Teaching with Contemporary Art
As Charlotte, one of my elementary art students, ran into the classroom, she shouted with a surprised squeal of glee, “There are plants growing!” Every time she came to art, the first thing Charlotte did was check on the flowers growing in the planter that held dirt and scraps of paper from our Can’t Funeral. She spent time speaking to them and would excitedly remind me that she was “giving the plants CO2” before heading to her seat.
Artmaking and learning are challenging—if they were easy, we wouldn’t be learning! During the first few rotations of each new school year in my K-5 art classroom, we held a “Can’t Funeral.” The Can’t Funeral allowed us to discuss and accept that we’re going to feel frustrated when we make mistakes, but those mistakes are opportunities to learn. As artists, we are able to problem solve and turn our mistakes into something new. Instead of saying, “I can’t do this,” we reframed our thinking and focused on the learning. We discussed how “I need help” or “I don’t know how to do this YET” were ways to express our frustration while still persevering. During our Can’t Funeral, students wrote the word “can’t” on small slips of paper. We then destroyed that negative attitude! Students were asked to crumple, stomp, rip, or cut up their can’t papers. Once destroyed, the negative attitudes were buried in real dirt in a large flower pot in our classroom. I surreptitiously planted flower seeds and, over time, the flowers began to grow. The plants grew into a visual reminder that artists problem solve and turn their mistakes into something new.
With so many pressures on students in today’s world, there is often a desire from students for “the right answer” as well as an impatience for that answer to come quickly. However, neither learning nor making art are quick things with one right answer. As art educators, we all want our students to embrace a growth mindset, to think critically, problem solve, grapple with big ideas, and learn to take creative risks. We want to foster our students’ creativity and deepen their learning. We want them to embrace the process and learn from their mistakes. These life lessons learned in the art classroom go beyond the classroom walls. However, a growth mindset, life-long learning, and artmaking don’t happen automatically. They require intentionality from us, the educators.
This intentionality involves our classroom environment, curriculum, and the relationships we build. In the safety of an intentionally crafted creative space, students and teachers can learn alongside one another and engage in meaningful artmaking. A strong, positive classroom management system that includes rules, clear consequences, and routines for materials sets the tone and creates a predictable space.
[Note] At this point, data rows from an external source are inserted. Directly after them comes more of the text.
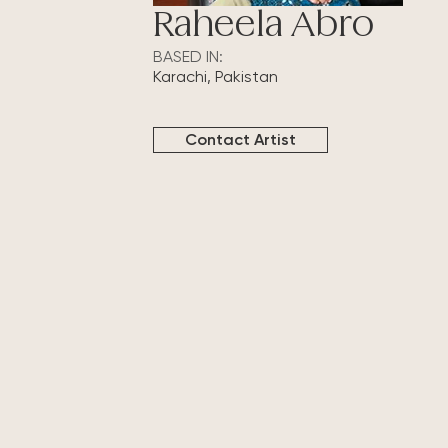
Raheela Abro
BASED IN:
Karachi, Pakistan
Contact Artist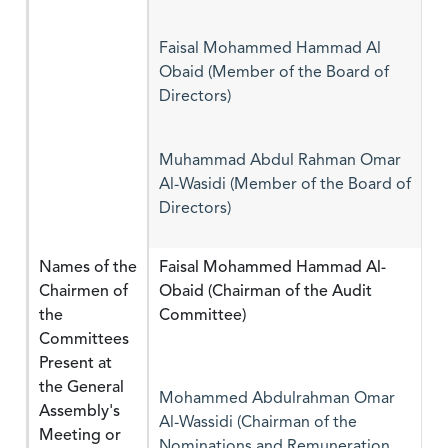
Faisal Mohammed Hammad Al
Obaid (Member of the Board of
Directors)
Muhammad Abdul Rahman Omar
Al-Wasidi (Member of the Board of
Directors)
Names of the
Faisal Mohammed Hammad Al-
Chairmen of
Obaid (Chairman of the Audit
the
Committee)
Committees
Present at
the General
Mohammed Abdulrahman Omar
Assembly's
Al-Wassidi (Chairman of the
Meeting or
Nominations and Remuneration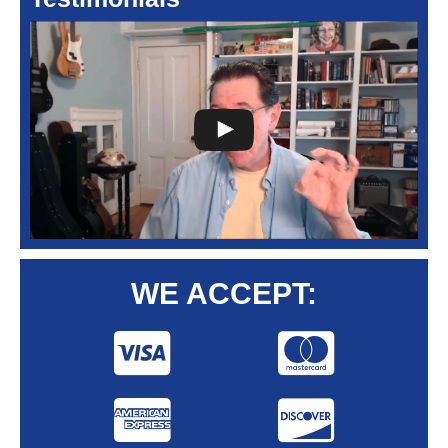
WE ACCEPT: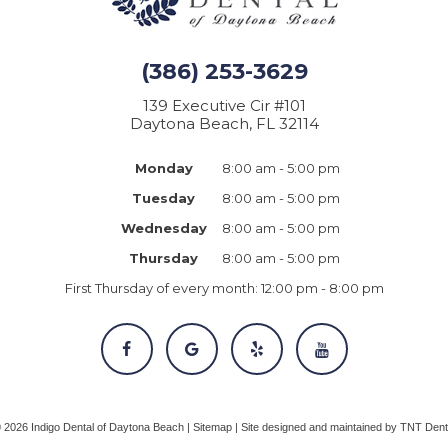
(386) 253-3629
139 Executive Cir #101
Daytona Beach, FL 32114
Monday
8:00 am - 5:00 pm
Tuesday
8:00 am - 5:00 pm
Wednesday
8:00 am - 5:00 pm
Thursday
8:00 am - 5:00 pm
First Thursday of every month:
12:00 pm - 8:00 pm
©
2026
Indigo Dental of Daytona Beach |
Sitemap
|
Site designed and maintained by
TNT Dent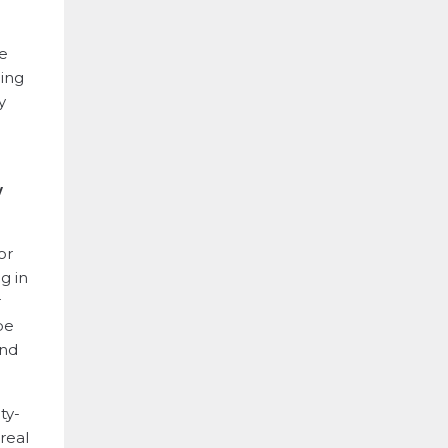
he
ding
y
w
or
g in
r
be
and
ty-
real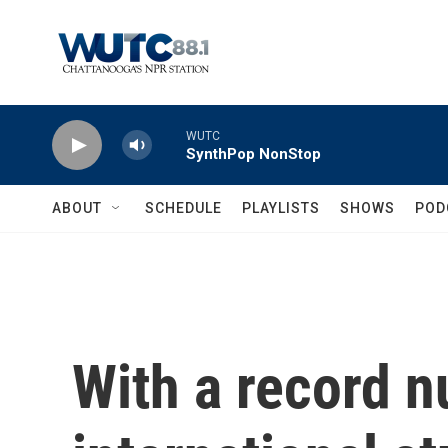
Skip to main content
WUTC
SynthPop NonStop
ABOUT
SCHEDULE
PLAYLISTS
SHOWS
POD
With a record 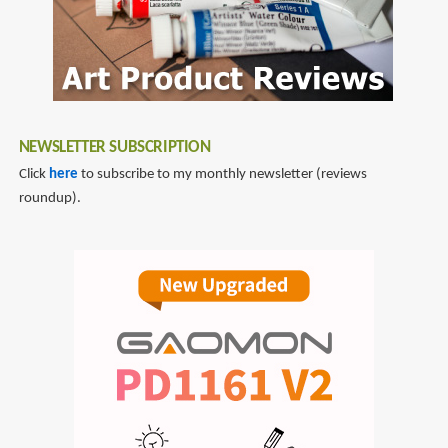
NEWSLETTER SUBSCRIPTION
Click
here
to subscribe to my monthly newsletter (reviews
roundup).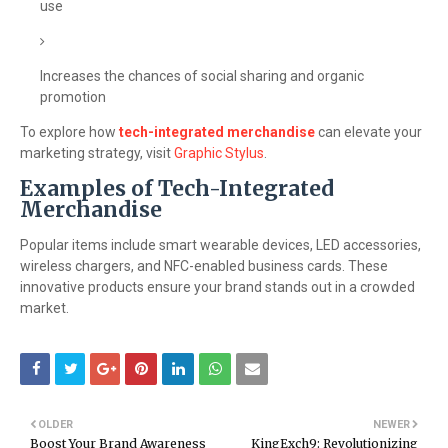
use
Increases the chances of social sharing and organic
promotion
To explore how
tech-integrated merchandise
can elevate your
marketing strategy, visit
Graphic Stylus
.
Examples of Tech-Integrated
Merchandise
Popular items include smart wearable devices, LED accessories,
wireless chargers, and NFC-enabled business cards. These
innovative products ensure your brand stands out in a crowded
market.
OLDER
NEWER
Boost Your Brand Awareness
KingExch9: Revolutionizing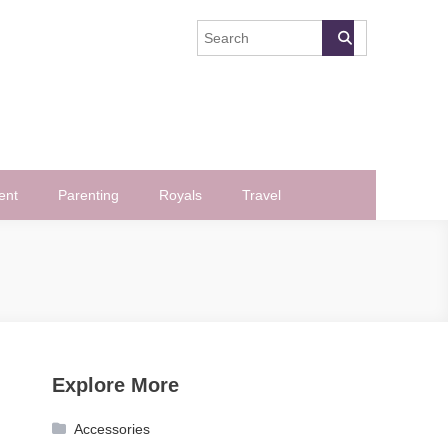
ent
Parenting
Royals
Travel
Explore More
Accessories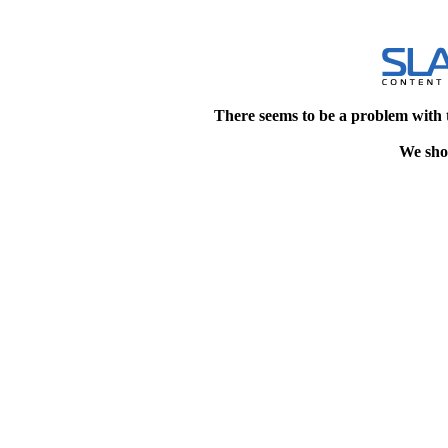
There seems to be a problem with 
We shou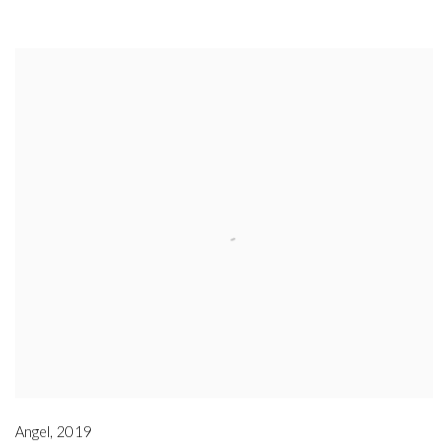
Angel
,
2019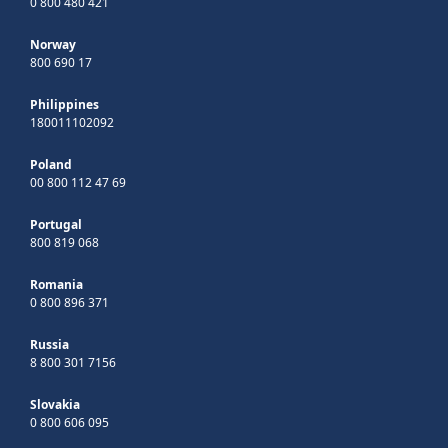
0 800 480 421
Norway
800 690 17
Philippines
180011102092
Poland
00 800 112 47 69
Portugal
800 819 068
Romania
0 800 896 371
Russia
8 800 301 7156
Slovakia
0 800 606 095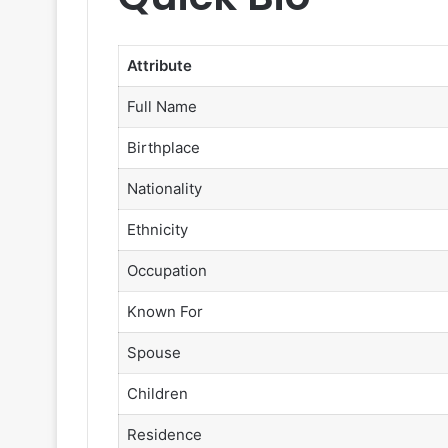
Attribute
Full Name
Birthplace
Nationality
Ethnicity
Occupation
Known For
Spouse
Children
Residence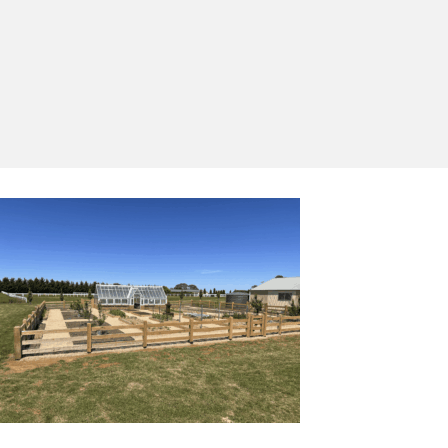
Yes, I'd like to receive emails from Saltram
Rural about new products, project inspiration,
timber advice and occasional offers.
Subscribe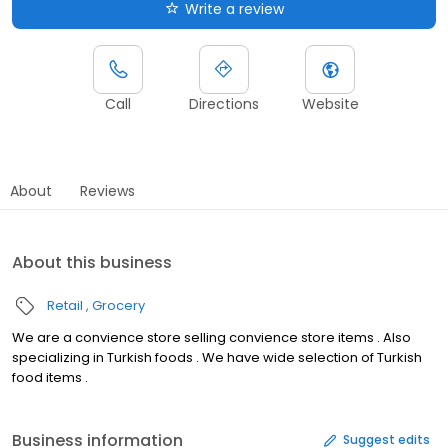
Write a review
Call
Directions
Website
About
Reviews
About this business
Retail
Grocery
We are a convience store selling convience store items . Also
specializing in Turkish foods . We have wide selection of Turkish
food items .
Business information
Suggest edits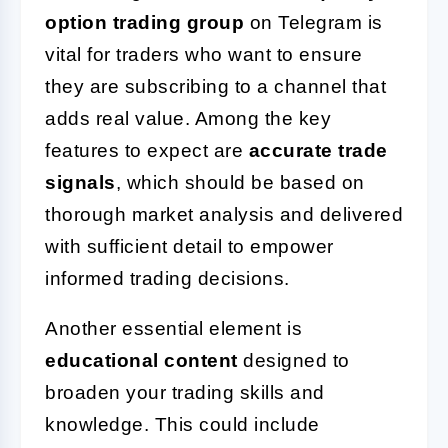
option trading group
on Telegram is
vital for traders who want to ensure
they are subscribing to a channel that
adds real value. Among the key
features to expect are
accurate trade
signals
, which should be based on
thorough market analysis and delivered
with sufficient detail to empower
informed trading decisions.
Another essential element is
educational content
designed to
broaden your trading skills and
knowledge. This could include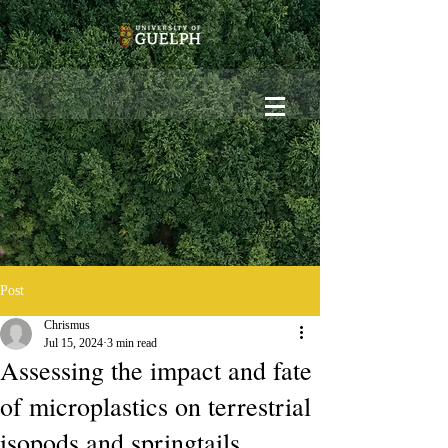
Post
Chrismus
Jul 15, 2024
3 min read
Assessing the impact and fate
of microplastics on terrestrial
isopods and springtails.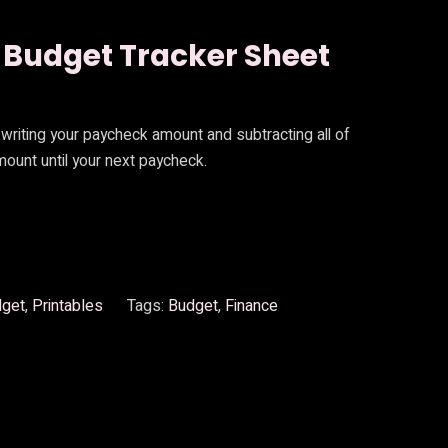
 Budget Tracker Sheet
writing your paycheck amount and subtracting all of
ount until your next paycheck.
dget
, 
Printables
Tags:
Budget
, 
Finance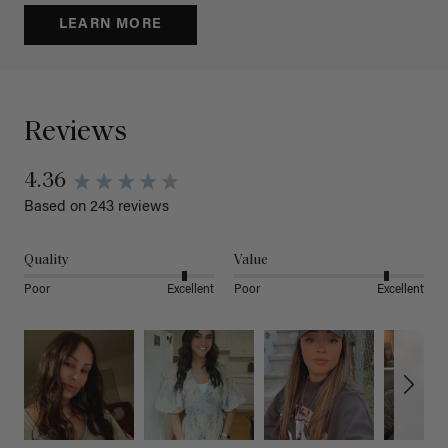
LEARN MORE
Reviews
4.36
Based on 243 reviews
Quality
Value
Poor
Excellent
Poor
Excellent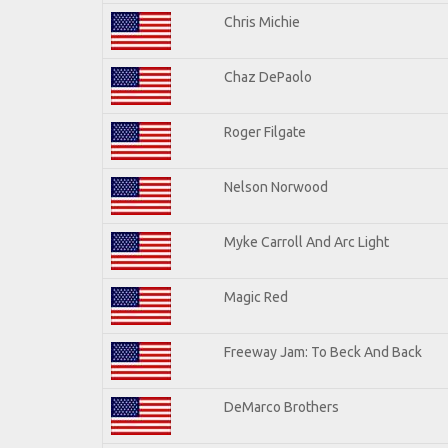
Chris Michie
Chaz DePaolo
Roger Filgate
Nelson Norwood
Myke Carroll And Arc Light
Magic Red
Freeway Jam: To Beck And Back
DeMarco Brothers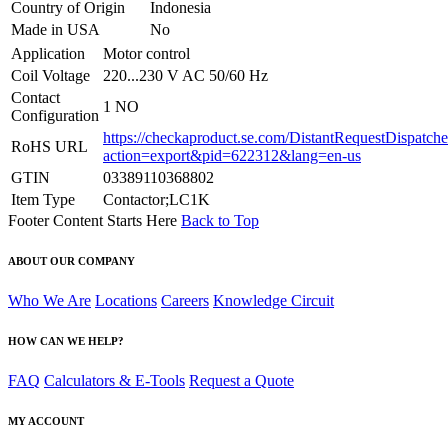
Country of Origin
Indonesia
Made in USA
No
Application
Motor control
Coil Voltage
220...230 V AC 50/60 Hz
Contact
1 NO
Configuration
https://checkaproduct.se.com/DistantRequestDispatche
RoHS URL
action=export&pid=622312&lang=en-us
GTIN
03389110368802
Item Type
Contactor;LC1K
Footer Content Starts Here
Back to Top
ABOUT OUR COMPANY
Who We Are
Locations
Careers
Knowledge Circuit
HOW CAN WE HELP?
FAQ
Calculators & E-Tools
Request a Quote
MY ACCOUNT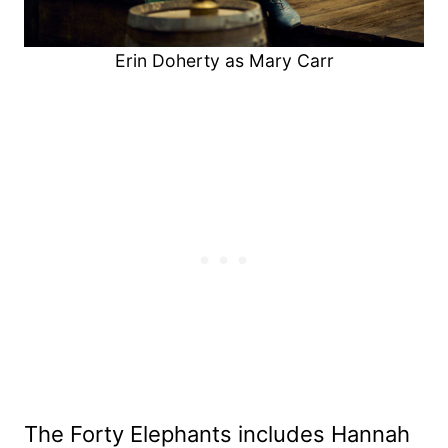
Erin Doherty as Mary Carr
The Forty Elephants includes Hannah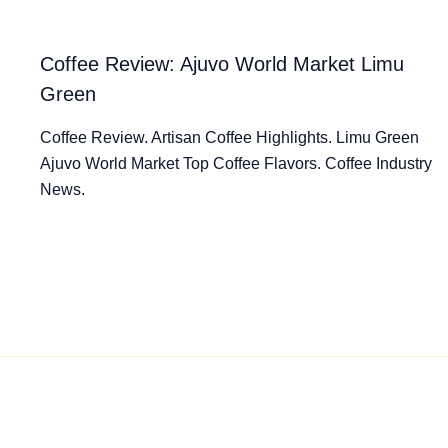
Coffee Review: Ajuvo World Market Limu
Green
Coffee Review. Artisan Coffee Highlights. Limu Green
Ajuvo World Market Top Coffee Flavors. Coffee Industry
News.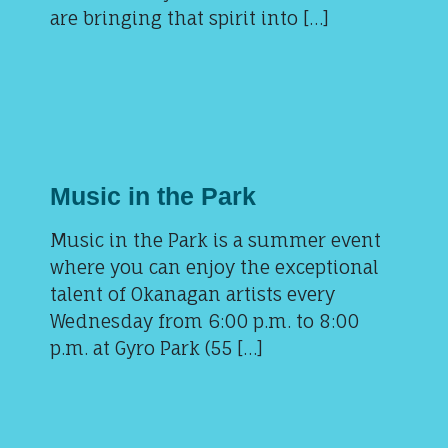
are bringing that spirit into […]
Music in the Park
Music in the Park is a summer event
where you can enjoy the exceptional
talent of Okanagan artists every
Wednesday from 6:00 p.m. to 8:00
p.m. at Gyro Park (55 […]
In my classroom, we were an art class team. Everything from the way the rules were worded to how we passed out supplies supported a collaborative effort and team mindset.
Establishing the tone of your space from the very beginning is important. For the first two rotations of each school year, we focused on our art class team and how our team would operate. There was the crucial unpacking of the rules, the tour of the art room, creation of visual verbal journals, and assigning of the seats, all culminating with the Can’t Funeral. With the initial seeds for a positive tone for our classroom planted, we moved forward into the school year learning from artists who embody the philosophies of the Can’t Funeral. We explored perseverance through the work of Yayoi Kusama, taking creative risks through Allan McCollum’s installations, and letting go of perfection with El Anatsui’s changeable sculptures. These and other artists remind us to focus on the “yet.” It’s okay to be frustrated or find something difficult, because we all face obstacles. It’s okay to explore new ideas, because we can find creative solutions to overcome those obstacles. It’s okay if those ideas are unsuccessful, because we’re learning through the process.
Through the intentionality of the classroom environment, teaching curricula, and team mindset, in our classroom “can’t” almost became a taboo word. It represented the fixed mindsets we worked to reframe, and students would remind one another to avoid it. Each year, even if they had previously participated in the Can’t Funeral, they excitedly engaged in destroying their “can’ts,” pursuing their “yet,” and continuing their journey as an artist.